Values and Ethics
Strong values and ethics are the cornerstone of all Copeland Center trainings. Facilitators must understand these ethics before leading Mental Health Recovery and WRAP groups and workshops to ensure a supportive learning environment. In addition, they need to review them from time to time. During group facilitation, they review the concepts and make adjustments if there are any indications that the values and ethics are being violated. Facilitators give participants copies of a values and ethics checklist to review periodically and ask for suggested changes if the concepts are not being followed. The values and ethics that underlie all of our trainings are sumarized below:
- There is hope, people can get well, stay well for long periods of time, and do the things they want to do with their lives.
- Self-determination, personal responsibility, empowerment, and self-advocacy are key aspects of all trainings.
- Workshop decision-making and personal sharing are supported.
- Participants are treated as equals with dignity, compassion, mutual respect, and unconditional high regard.
- There is unconditional acceptance of each person as they are – unique, special individuals - including acceptance of diversity in relation to culture, ethnicity, language, religion, race, gender, age, disability, sexual preference, and one's "readiness."
- There are “no limits” to recovery.
- Participants may freely explore choices and options and are not expected to find simple, final answers.
- All participation is voluntary.
- Each person is the expert on him or herself.
- The focus is on individual strengths rather than perceived deficits.
- Clinical, medical and diagnostic language is avoided.

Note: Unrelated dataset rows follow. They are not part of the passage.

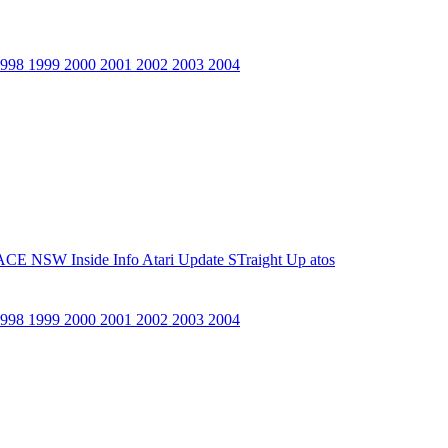
1998
1999
2000
2001
2002
2003
2004
ACE NSW Inside Info
Atari Update
STraight Up
atos
1998
1999
2000
2001
2002
2003
2004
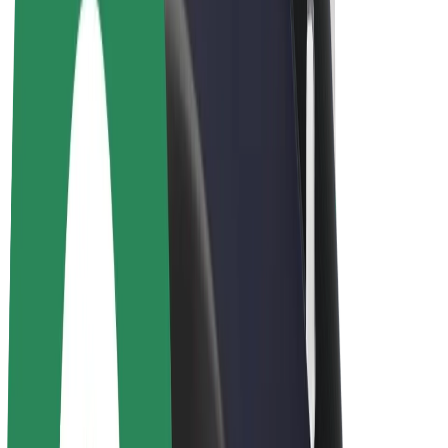
Bolt Drive
Bolt for Business
Ηλεκτρικά ποδήλατα
Bolt Plus
Κερδίστε με Bolt
Οδηγοί
Απολαβές οδηγών
Διανομείς
Απολαβές διανομέων
Bolt Εμπόρους Τροφίμων
Στόλοι
Franchises
Εταιρεία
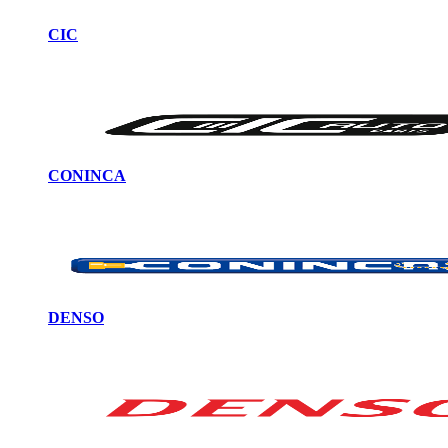
CIC
CONINCA
DENSO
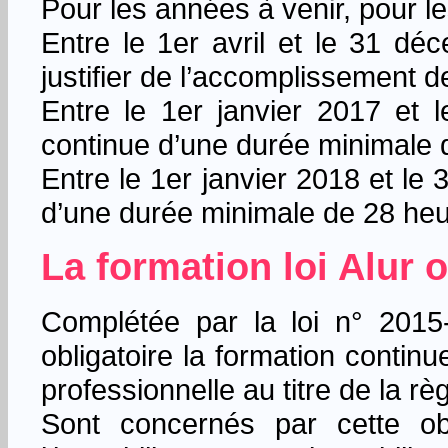
Pour les années à venir, pour l
Entre le 1er avril et le 31 d
justifier de l’accomplissement d
Entre le 1er janvier 2017 et l
continue d’une durée minimale 
Entre le 1er janvier 2018 et le 
d’une durée minimale de 28 heu
La formation loi Alur 
Complétée par la loi n° 2015
obligatoire la formation contin
professionnelle au titre de la r
Sont concernés par cette obl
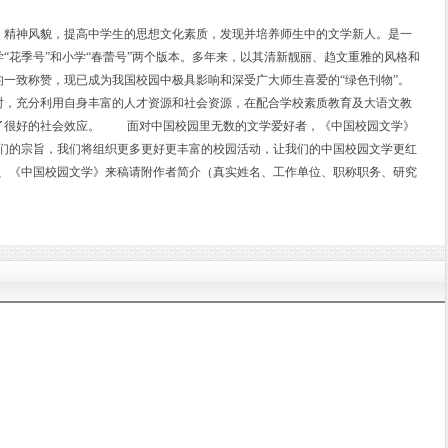
、精神风貌，提高中学生的思想文化素质，发现并培养师生中的文学新人。是一
“花季号”和小学“春蕾号”两个版本。多年来，以其清新靓丽、趋文重雅的风格和
一致称赞，现已成为我国校园中极具影响和深受广大师生喜爱的“绿色刊物”。
，充分利用自身丰富的人才资源和社会资源，在配合学校素质教育及大语文教
了很好的社会效应。 面对中国校园里无数的文学爱好者，《中国校园文学》
我们的宗旨，我们将组织更多更好更丰富的校园活动，让我们的中国校园文学更红
一、《中国校园文学》来稿请附作者简介（真实姓名、工作单位、职称职务、研究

- Participants work together and learn from each other to increase mutual understanding, knowledge, and promote wellness.
- Strategies that are simple and safe for everyone are emphasized; strategies that may have harmful effects are avoided.

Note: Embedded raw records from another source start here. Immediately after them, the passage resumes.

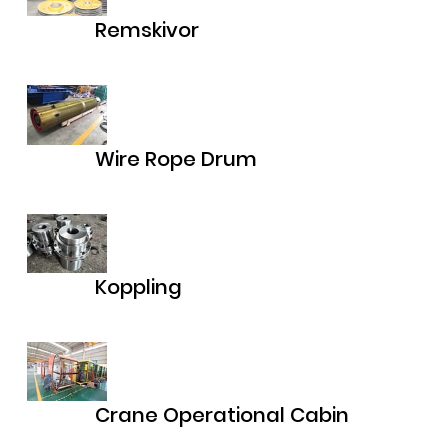
Remskivor
Wire Rope Drum
Koppling
Crane Operational Cabin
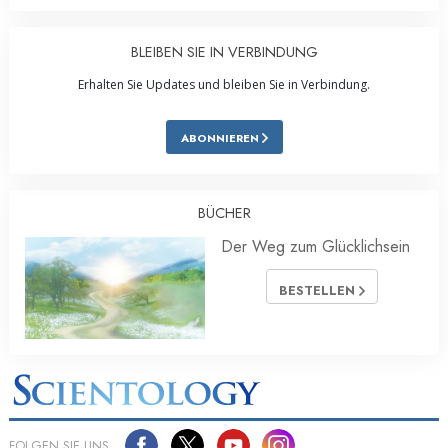
BLEIBEN SIE IN VERBINDUNG
Erhalten Sie Updates und bleiben Sie in Verbindung.
ABONNIEREN
BÜCHER
Der Weg zum Glücklichsein
BESTELLEN
FOLGEN SIE UNS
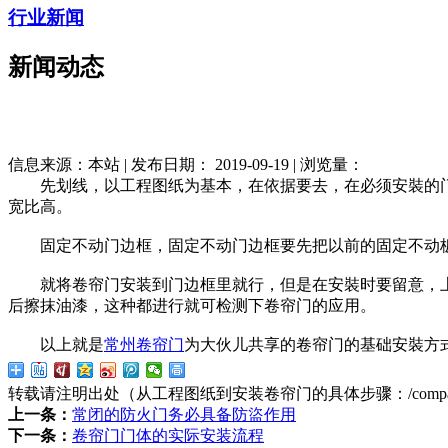
行业新闻
新闻动态
信息来源：本站 | 发布日期： 2019-09-19 | 浏览量：
先划线，以工程图纸为基本，在依据要去，在必须安裝的门
宽比高。
固定不动门边框，固定不动门边框要先把以前的固定不动板
就将卷帘门安装到门边框里就行，但是在安裝时要留意，上边
后擦抹油漆，这种都进行就可检测下卷帘门的应用。
以上就是
常州卷帘门
为大伙儿共享的卷帘门的基础安裝方
转载请注明出处（从工程图纸到安装卷帘门的具体步骤：
/comp
上一条：
常闭的防火门务必具备防盜作用
下一条：
卷帘门门体的实际安装流程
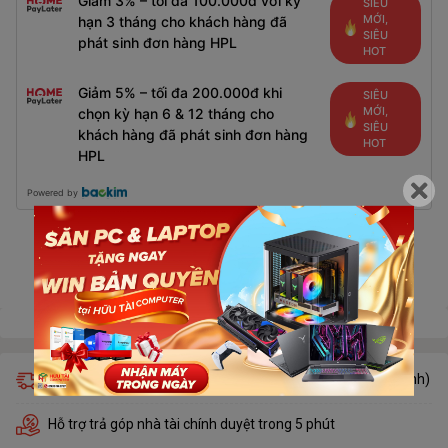
Giảm 3% – tối đa 100.000đ với kỳ
SIÊU
MỚI,
hạn 3 tháng cho khách hàng đã
SIÊU
phát sinh đơn hàng HPL
HOT
Giảm 5% – tối đa 200.000đ khi
SIÊU
MỚI,
chọn kỳ hạn 6 & 12 tháng cho
SIÊU
khách hàng đã phát sinh đơn hàng
HOT
HPL
Powered by
Gọi đặt mua
0939.182.727
(7:30 - 20:00)
Giao hàng miễn phí trong 24h (chỉ áp dụng khu vực nội thành)
Hỗ trợ trả góp nhà tài chính duyệt trong 5 phút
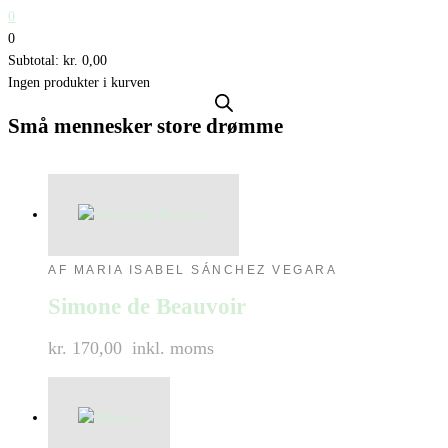
0
0
Subtotal:
kr.
0,00
Ingen produkter i kurven
Små mennesker store drømme
AF MARIA ISABEL SÁNCHEZ VEGARA
Simone de Beauvoir
kr. 170,00
inkl. moms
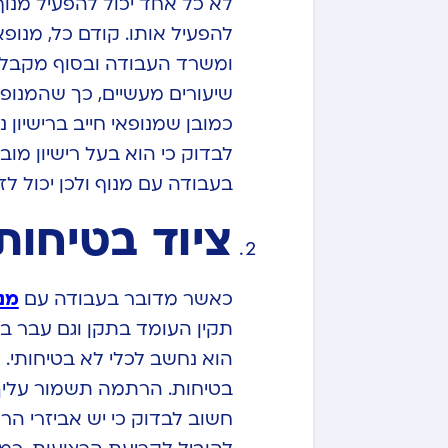
לא כל אחד יכול להפעיל מנוף
להפעיל אותו. קודם כל, מנ
שיעורים מעשיים, כך שהמנופאי
כמובן שמנופאי חייב ברישיו
לבדוק כי הוא בעל רישיון מוב
בעבודה עם מנוף ולכן יכול ל
ציוד בטיחות
כאשר מדובר בעבודה עם
מנ
תקין העומד בתקן וגם עבר ב
הוא נחשב לכלי לא בטיחותי. 
בטיחות. הרתמה תשמור עליך
חשוב לבדוק כי יש אביזרי הר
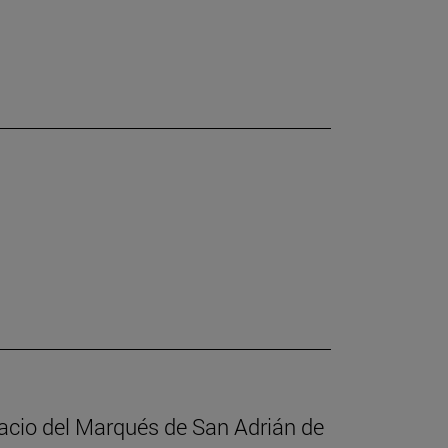
alacio del Marqués de San Adrián de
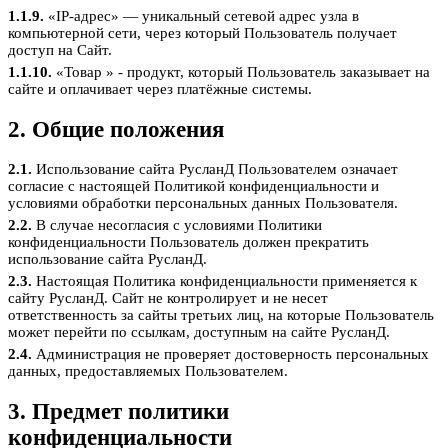
1.1.9.
«IP-адрес» — уникальный сетевой адрес узла в
компьютерной сети, через который Пользователь получает
доступ на Сайт.
1.1.10.
«Товар » - продукт, который Пользователь заказывает на
сайте и оплачивает через платёжные системы.
2. Общие положения
2.1.
Использование сайта РусланД Пользователем означает
согласие с настоящей Политикой конфиденциальности и
условиями обработки персональных данных Пользователя.
2.2.
В случае несогласия с условиями Политики
конфиденциальности Пользователь должен прекратить
использование сайта РусланД.
2.3.
Настоящая Политика конфиденциальности применяется к
сайту РусланД. Сайт не контролирует и не несет
ответственность за сайты третьих лиц, на которые Пользователь
может перейти по ссылкам, доступным на сайте РусланД.
2.4.
Администрация не проверяет достоверность персональных
данных, предоставляемых Пользователем.
3. Предмет политики
конфиденциальности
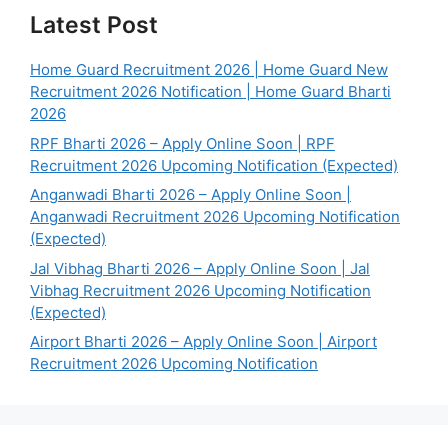
Latest Post
Home Guard Recruitment 2026 | Home Guard New
Recruitment 2026 Notification | Home Guard Bharti
2026
RPF Bharti 2026 – Apply Online Soon | RPF
Recruitment 2026 Upcoming Notification (Expected)
Anganwadi Bharti 2026 – Apply Online Soon |
Anganwadi Recruitment 2026 Upcoming Notification
(Expected)
Jal Vibhag Bharti 2026 – Apply Online Soon | Jal
Vibhag Recruitment 2026 Upcoming Notification
(Expected)
Airport Bharti 2026 – Apply Online Soon | Airport
Recruitment 2026 Upcoming Notification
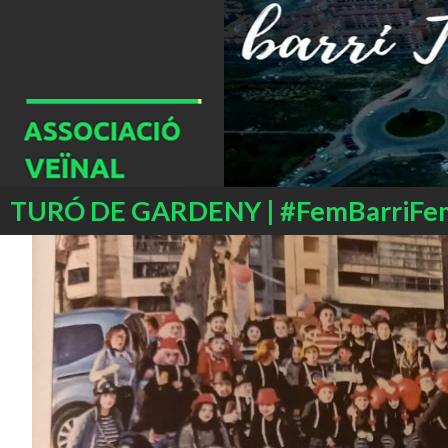
Buscar
TURÓ DE GARDENY | #FemBarriFe
SALTAR
AL
CONTENIDO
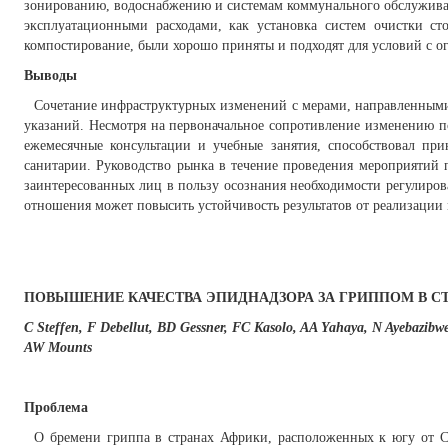
зонированию, водоснабжению и системам коммунального обслуживан
эксплуатационными расходами, как установка систем очистки ст
компостирование, были хорошо приняты и подходят для условий с 
Выводы
Сочетание инфраструктурных изменений с мерами, направленными
указаний. Несмотря на первоначальное сопротивление изменению 
ежемесячные консультации и учебные занятия, способствовал п
санитарии. Руководство рынка в течение проведения мероприятий
заинтересованных лиц в пользу осознания необходимости регулиро
отношения может повысить устойчивость результатов от реализации
ПОВЫШЕНИЕ КАЧЕСТВА ЭПИДНАДЗОРА ЗА ГРИППОМ В С
C Steffen, F Debellut, BD Gessner, FC Kasolo, AA Yahaya, N Ayebazib
AW Mounts
Проблема
О бремени гриппа в странах Африки, расположенных к югу от С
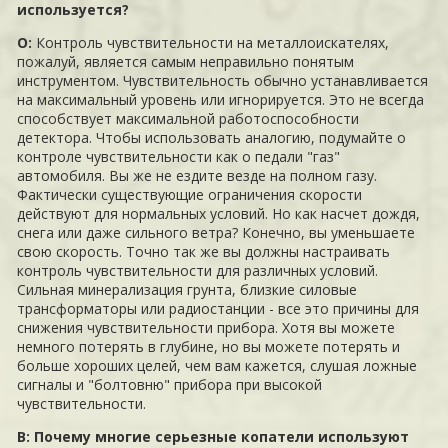
используется?
О:
Контроль чувствительности на металлоискателях,
пожалуй, является самым неправильно понятым
инструментом. Чувствительность обычно устанавливается
на максимальный уровень или игнорируется. Это не всегда
способствует максимальной работоспособности
детектора. Чтобы использовать аналогию, подумайте о
контроле чувствительности как о педали "газ"
автомобиля. Вы же не ездите везде на полном газу.
Фактически существующие ограничения скорости
действуют для нормальных условий. Но как насчет дождя,
снега или даже сильного ветра? Конечно, вы уменьшаете
свою скорость. Точно так же вы должны настраивать
контроль чувствительности для различных условий.
Сильная минерализация грунта, близкие силовые
трансформаторы или радиостанции - все это причины для
снижения чувствительности прибора. Хотя вы можете
немного потерять в глубине, но вы можете потерять и
больше хороших целей, чем вам кажется, слушая ложные
сигналы и "болтовню" прибора при высокой
чувствительности.
В: Почему многие серьезные копатели используют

- Difficult feelings and behaviors are seen as normal responses to traumatic circumstances viewed in the context of what is happening, not as symptoms or a diagnosis.
- There is unconditional acceptance of all creative work and expressions that are created or brought to each session. This includes movement, sound, painting, drawing, collage, and three- dimensional construction. The creator is always in control of his or her work.

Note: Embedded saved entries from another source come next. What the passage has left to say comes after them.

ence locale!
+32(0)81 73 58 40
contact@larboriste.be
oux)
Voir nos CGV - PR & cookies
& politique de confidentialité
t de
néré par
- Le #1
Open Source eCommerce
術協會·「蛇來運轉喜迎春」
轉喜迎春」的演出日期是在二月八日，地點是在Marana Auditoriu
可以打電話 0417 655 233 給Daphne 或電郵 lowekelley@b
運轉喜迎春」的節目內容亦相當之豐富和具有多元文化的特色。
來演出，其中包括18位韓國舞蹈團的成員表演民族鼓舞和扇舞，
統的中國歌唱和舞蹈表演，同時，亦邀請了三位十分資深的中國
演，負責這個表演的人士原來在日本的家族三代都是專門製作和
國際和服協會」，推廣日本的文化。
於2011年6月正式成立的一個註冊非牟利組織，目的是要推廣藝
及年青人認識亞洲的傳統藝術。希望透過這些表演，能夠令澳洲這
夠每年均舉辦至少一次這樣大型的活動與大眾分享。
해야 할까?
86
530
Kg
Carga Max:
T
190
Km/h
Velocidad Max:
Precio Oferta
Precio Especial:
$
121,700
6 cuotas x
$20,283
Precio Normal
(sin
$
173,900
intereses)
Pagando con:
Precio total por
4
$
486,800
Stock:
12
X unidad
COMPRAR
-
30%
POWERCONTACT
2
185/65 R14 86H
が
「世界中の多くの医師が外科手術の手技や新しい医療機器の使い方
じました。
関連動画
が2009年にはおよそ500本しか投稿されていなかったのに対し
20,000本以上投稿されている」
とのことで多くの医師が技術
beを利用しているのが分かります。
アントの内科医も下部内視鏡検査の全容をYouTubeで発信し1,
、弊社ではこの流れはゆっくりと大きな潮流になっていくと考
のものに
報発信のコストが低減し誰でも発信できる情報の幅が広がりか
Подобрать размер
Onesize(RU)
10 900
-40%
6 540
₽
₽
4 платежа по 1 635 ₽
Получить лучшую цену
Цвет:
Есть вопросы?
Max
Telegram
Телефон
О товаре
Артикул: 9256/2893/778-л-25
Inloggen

"Are you familiar with WRAP? One of the things I like about it is that it is a series of self-constructed wellness tools...so it is "mine." Lots of times we peers can become passive...simply letting others do things for us and to us...and we don't reach for self-responsibility. WRAP gives us that opportunity. I don't believe it replaces support that can be had from counseling and sometimes meds, but it certainly makes up the largest chunk of my recovery. And the WRAP crisis and post-crisis plans are a big part of getting through and healing from tough times."